* WHAT TO WORK ON
Tally up the lines below with "master" in them. Answer with the number only.

[Saved data entries]
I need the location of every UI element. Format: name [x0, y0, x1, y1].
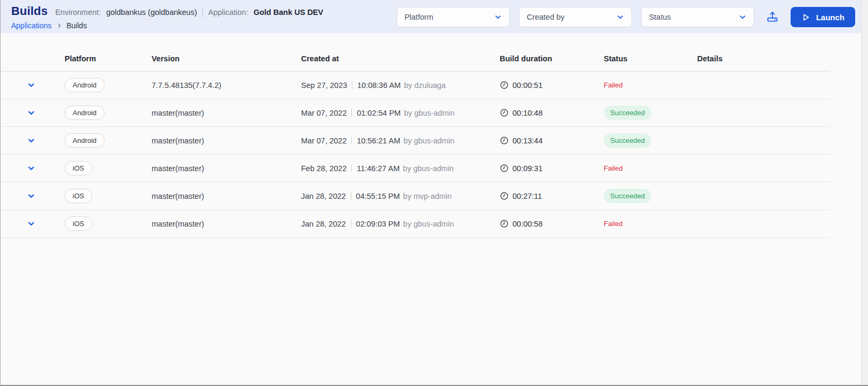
status-cell: Failed	[604, 164, 697, 172]
table-row: Android master(master) Mar 07, 2022 01:0…	[1, 99, 831, 127]
date-time-divider	[352, 81, 352, 89]
platform-badge: Android	[65, 133, 105, 148]
status-cell: Succeeded	[604, 189, 697, 203]
created-by: by gbus-admin	[404, 136, 454, 145]
created-by: by gbus-admin	[404, 109, 455, 117]
clock-icon	[500, 219, 509, 228]
created-time: 02:09:03 PM	[356, 220, 400, 228]
status-badge: Failed	[604, 81, 622, 89]
build-duration-cell: 00:13:44	[500, 136, 604, 145]
duration-text: 00:27:11	[512, 192, 542, 200]
details-column-header: Details	[697, 54, 831, 63]
duration-text: 00:00:51	[512, 81, 542, 90]
platform-cell: iOS	[65, 189, 152, 203]
version-column-header: Version	[152, 54, 301, 63]
breadcrumb-current: Builds	[67, 21, 87, 30]
chevron-down-icon	[739, 13, 746, 21]
application-label: Application:	[208, 8, 248, 17]
build-duration-cell: 00:10:48	[500, 108, 604, 117]
table-body: Android 7.7.5.48135(7.7.4.2) Sep 27, 202…	[1, 71, 831, 238]
created-time: 10:08:36 AM	[357, 81, 400, 90]
topbar: Builds Environment: goldbankus (goldbank…	[1, 0, 868, 33]
expand-cell	[17, 164, 65, 172]
date-time-divider	[351, 164, 352, 172]
duration-text: 00:10:48	[512, 109, 542, 117]
status-badge: Succeeded	[604, 189, 651, 203]
chevron-down-icon[interactable]	[27, 136, 35, 144]
status-cell: Failed	[604, 220, 697, 228]
status-badge: Succeeded	[604, 133, 651, 148]
date-time-divider	[351, 109, 352, 117]
created-at-cell: Sep 27, 2023 10:08:36 AM by dzuluaga	[301, 81, 500, 90]
launch-button-label: Launch	[816, 13, 845, 22]
created-date: Mar 07, 2022	[301, 136, 346, 145]
build-duration-column-header: Build duration	[500, 54, 604, 63]
status-filter-dropdown[interactable]: Status	[641, 7, 754, 27]
build-duration-cell: 00:00:58	[500, 219, 604, 228]
date-time-divider	[351, 136, 352, 144]
platform-badge: iOS	[65, 189, 92, 203]
clock-icon	[500, 108, 509, 117]
clock-icon	[500, 136, 509, 145]
created-time: 01:02:54 PM	[357, 109, 400, 117]
launch-button[interactable]: Launch	[791, 7, 855, 27]
expand-cell	[17, 220, 65, 228]
chevron-down-icon[interactable]	[27, 220, 35, 228]
created-at-cell: Mar 07, 2022 01:02:54 PM by gbus-admin	[301, 109, 500, 117]
created-by-filter-dropdown[interactable]: Created by	[519, 7, 632, 27]
breadcrumb: Applications Builds	[11, 21, 323, 30]
status-badge: Succeeded	[604, 106, 651, 120]
builds-page: Builds Environment: goldbankus (goldbank…	[0, 0, 868, 386]
expand-cell	[17, 81, 65, 89]
clock-icon	[500, 164, 509, 173]
title-row: Builds Environment: goldbankus (goldbank…	[11, 4, 323, 18]
platform-badge: iOS	[65, 216, 92, 231]
version-cell: master(master)	[152, 220, 301, 228]
chevron-down-icon	[494, 13, 502, 21]
table-row: Android master(master) Mar 07, 2022 10:5…	[1, 127, 831, 155]
created-time: 11:46:27 AM	[357, 164, 399, 173]
duration-text: 00:09:31	[512, 164, 542, 173]
platform-filter-dropdown[interactable]: Platform	[397, 7, 510, 27]
version-cell: master(master)	[152, 192, 301, 200]
duration-text: 00:00:58	[512, 220, 542, 228]
meta-divider	[202, 7, 203, 18]
application-value: Gold Bank US DEV	[254, 8, 323, 17]
status-cell: Succeeded	[604, 133, 697, 148]
build-duration-cell: 00:27:11	[500, 191, 604, 200]
created-date: Mar 07, 2022	[301, 109, 346, 117]
chevron-down-icon[interactable]	[27, 192, 35, 200]
table-row: iOS master(master) Feb 28, 2022 11:46:27…	[1, 155, 831, 182]
breadcrumb-applications-link[interactable]: Applications	[11, 21, 52, 30]
status-filter-label: Status	[649, 13, 671, 21]
expand-cell	[17, 192, 65, 200]
clock-icon	[500, 191, 509, 200]
created-by: by gbus-admin	[403, 220, 454, 228]
platform-badge: iOS	[65, 161, 92, 175]
date-time-divider	[351, 220, 351, 228]
created-time: 04:55:15 PM	[356, 192, 400, 200]
scrollbar-track[interactable]	[861, 0, 868, 385]
environment-value: goldbankus (goldbankeus)	[106, 8, 197, 17]
platform-badge: Android	[65, 78, 105, 92]
chevron-down-icon	[617, 13, 624, 21]
chevron-down-icon[interactable]	[27, 109, 35, 117]
created-by: by dzuluaga	[404, 81, 446, 90]
created-date: Jan 28, 2022	[301, 220, 346, 228]
chevron-down-icon[interactable]	[27, 164, 35, 172]
expand-cell	[17, 109, 65, 117]
upload-button[interactable]	[766, 10, 779, 25]
status-badge: Failed	[604, 164, 622, 172]
table-row: iOS master(master) Jan 28, 2022 02:09:03…	[1, 210, 831, 238]
created-date: Sep 27, 2023	[301, 81, 347, 90]
created-at-cell: Jan 28, 2022 02:09:03 PM by gbus-admin	[301, 220, 500, 228]
chevron-down-icon[interactable]	[27, 81, 35, 89]
created-by: by gbus-admin	[403, 164, 454, 173]
version-cell: master(master)	[152, 136, 301, 145]
created-by: by mvp-admin	[403, 192, 452, 200]
builds-table: Platform Version Created at Build durati…	[1, 46, 831, 238]
environment-info: Environment: goldbankus (goldbankeus) Ap…	[55, 7, 323, 18]
created-at-cell: Jan 28, 2022 04:55:15 PM by mvp-admin	[301, 192, 500, 200]
platform-column-header: Platform	[65, 54, 152, 63]
created-by-filter-label: Created by	[527, 13, 565, 21]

* EXERCISE RESULT
7